Hello everyone,

We are distributing large datasets with git-annex under our own infrastructure (for scientific purposes) and we need to implement long term backups on a different site. What is most important for us is to backup the original data files which are expensive to produce. These backups should only be retrieved in case of a disaster, so retrieval costs and delays don't really matter, what matters the most is to keep storage costs as low as possible. Amazon Glacier is therefore a good fit for this purpose.

At first sight the easiest way was to use glacier special remotes, as it makes it very easy to backup the files we need with git annex copy. Another advantage is hybrid encryption : git-annex allows flexible end-to-end encryption with decryption keys redundancy.
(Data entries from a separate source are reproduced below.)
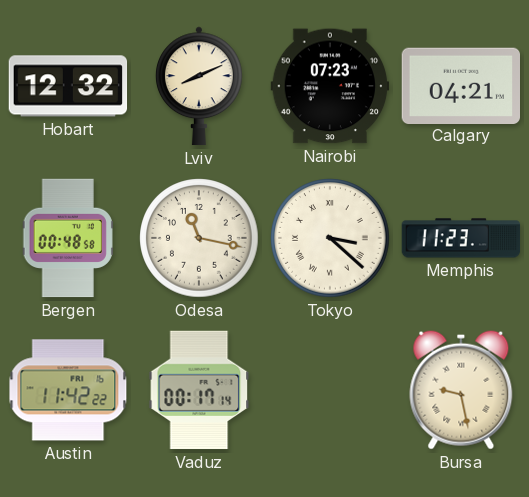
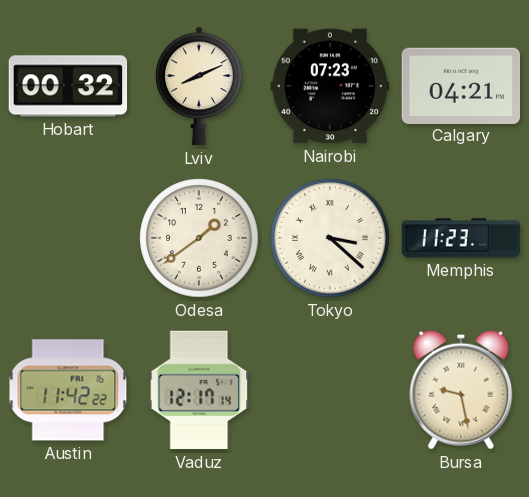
Hobart: 12:32 -> 00:32
Bergen: 00:48 -> none
Odesa: 11:17 -> 1:39
Vaduz: 00:17 -> 12:17
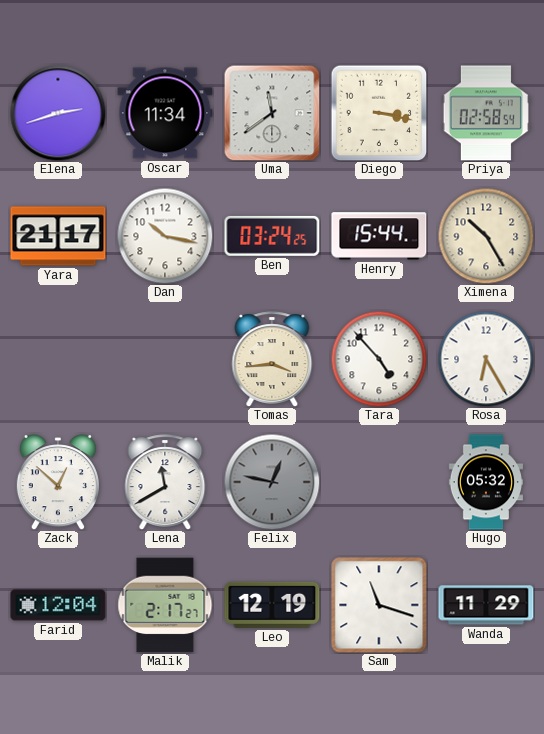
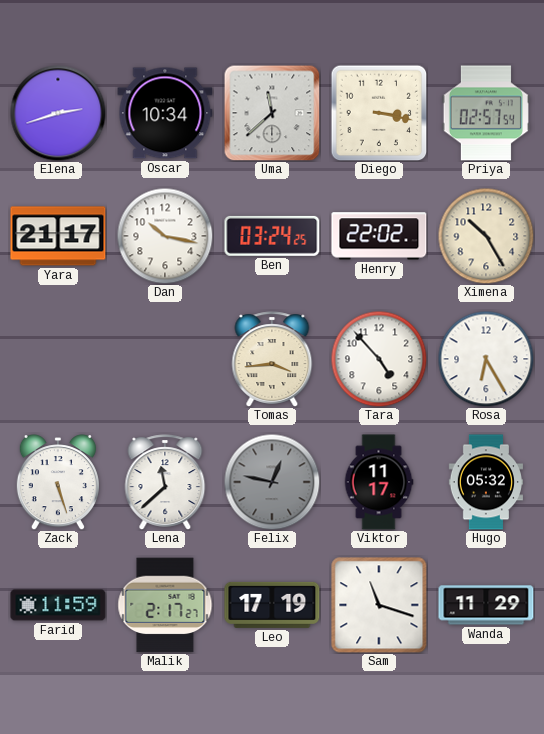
Oscar: 11:34 -> 10:34
Uma: 11:39 -> 11:38
Priya: 02:58 -> 02:57
Henry: 15:44 -> 22:02
Zack: 12:52 -> 5:27
Lena: 11:40 -> 11:38
Viktor: none -> 11:17
Farid: 12:04 -> 11:59
Leo: 12:19 -> 17:19
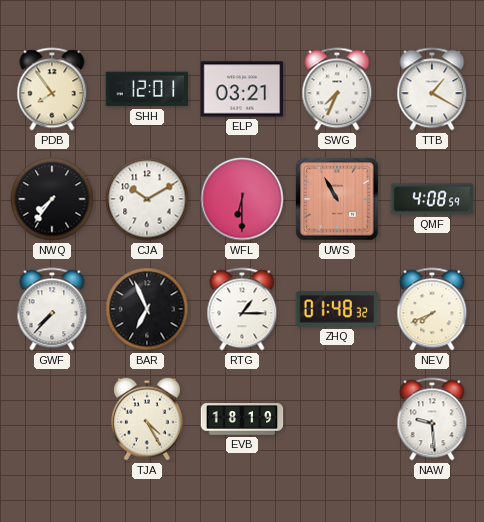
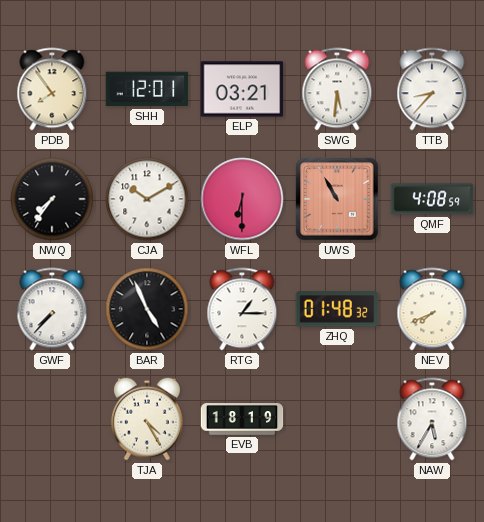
SWG: 7:34 -> 5:31
TTB: 1:20 -> 8:37
BAR: 6:56 -> 4:56
NAW: 9:29 -> 5:35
However, there seems to be a few pitfalls :

  1. What if a disaster occurs and we lose the git repository all the whole history/git-annex branch ? Could we still recover the data itself with this strategy ? First assuming no encryption, then assuming encryption and that we have access to only the cipher (stored in remote.log) and at least one decryption private key. Since we would not be able to git-annex get the files, it will be painful - but I am wondering if this is even possible at all as for instance Glacier vaults don't seem to store filenames...

  2. Datasets might undergo updates after being archived. We are not very interested in backing up these updates or very infrequently, as Glacier archives are meant to backup the underlying data in our case. But what if e.g. some large files are moved or merged ? Will this break git annex get ?

  3. glacier-cli does not seem to be actively maintained. For instance, it breaks with python3 (had to use python2.7 to git annex get files). Glacier is meant for long term backups. Wouldn't it be a problem if breaking changes occur at some level (AWS/boto) and glacier-cli remains outdated ? It seems to be more plausible than a failure with Glacier itself.

Based on these considerations, I am wondering whether we should consider other options, including :

  • not using glacier but s3 w/ glacier storage class
  • not using git-annex at all for the archives but rclone for instance

I am also wondering if glacier would be suited for frequent backups, without uncontrolled costs - even though this is not really our need here, the most important is to have a copy of the data after it's been organised and cleaned up.

Thank you for your insights !